Estas Pepitas de Oro del Señor.

El Hermano Don

Simplicidad

Mi madre tenía este pequeño poema escrito en su Biblia:

Casi recto está torcido

Casi verdad es falso

Casi puro está contaminado

Casi salvo está perdido

La Hermana Sharon

Una Historia de Pesca

Cuando pescábamos hace muchos años, mis hijos Samuel y David tuvieron una pequeña pelea en la barca, lo que causó que la vara de pesca de Samuel cayera en el lago. Por supuesto, se detuvieron de inmediato y me miraron directamente, mientras yo oraba para que pararan. Levanté mi rostro, y ellos estaban muy arrepentidos por eso. Mi hijo Samuel preguntó: ¿Qué haremos? ¡Apenas comienza el día y no tengo vara de pescar! Yo le dije: “Vamos a orar”. Dije: “Señor, pedimos Tu perdón por esto y pedimos Tu ayuda, pues todo es posible para nosotros los creyentes”. Sin estar muy seguro, comencé a pescar de nuevo, lanzando con mi vara donde había caído la vara de la barca, sin ningún éxito. La profundidad era como de doce pies, y nos encontrábamos en un lago grande, como a ciento cincuenta pies de la orilla sin ancla que nos sujetara.

Le dije a Samuel: “Regresemos a la orilla donde alquilan barcas, como a una milla; tal vez allí tengan varas de pescar”.

Pero mi hijo Samuel dijo: “Hemos orado y Dios me va a devolver mi vara (tenía como 10 años)”. Entonces al llegar a la orilla cuando me bajo, Samuel dijo con convicción: “Papá regresemos.

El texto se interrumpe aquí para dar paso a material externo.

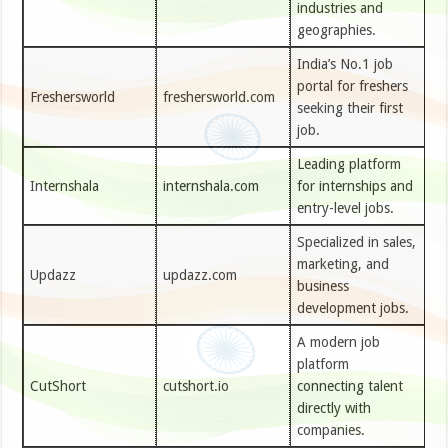
industries and
geographies.
India’s No.1 job
portal for freshers
Freshersworld
freshersworld.com
seeking their first
job.
Leading platform
Internshala
internshala.com
for internships and
entry-level jobs.
Specialized in sales,
marketing, and
Updazz
updazz.com
business
development jobs.
A modern job
platform
CutShort
cutshort.io
connecting talent
directly with
companies.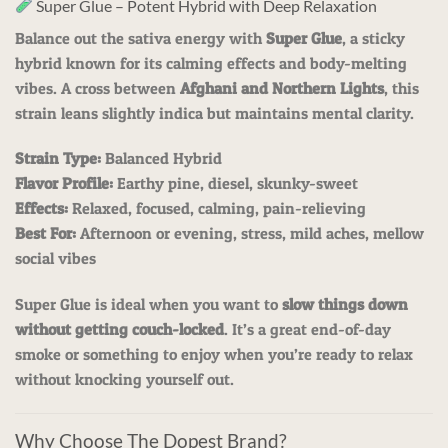
Super Glue – Potent Hybrid with Deep Relaxation
Balance out the sativa energy with
Super Glue
, a sticky
hybrid known for its calming effects and body-melting
vibes. A cross between
Afghani and Northern Lights
, this
strain leans slightly indica but maintains mental clarity.
Strain Type:
Balanced Hybrid
Flavor Profile:
Earthy pine, diesel, skunky-sweet
Effects:
Relaxed, focused, calming, pain-relieving
Best For:
Afternoon or evening, stress, mild aches, mellow
social vibes
Super Glue is ideal when you want to
slow things down
without getting couch-locked
. It’s a great end-of-day
smoke or something to enjoy when you’re ready to relax
without knocking yourself out.
Why Choose The Dopest Brand?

Dios me va a devolver mi vara”.

Sinceramente, yo simplemente me rendí a la fe perfecta de mi hijo y entré de nuevo en la barca. Regresamos aproximándonos al punto donde estábamos, hasta donde mejor pudimos.

Oramos una vez más juntos. En mi corazón dije: “Señor, hago esto por la fe de mi hijo Samuel”. Luego tomé mi vara y arrojé sólo una vez, una distancia larga y comencé a recoger lentamente, con expectativa.

De repente sentí un jalón firme en mi línea, hasta que vimos con gran gozo el anzuelo de mi línea que se cruzó con el anzuelo de la línea de otra vara. Y después de un rato, la vara de pescar de mi hijo estaba nuevamente en la barca.

Mi hijo Samuel me miró y dijo: “Papá, te dije que Él me la daría de nuevo”.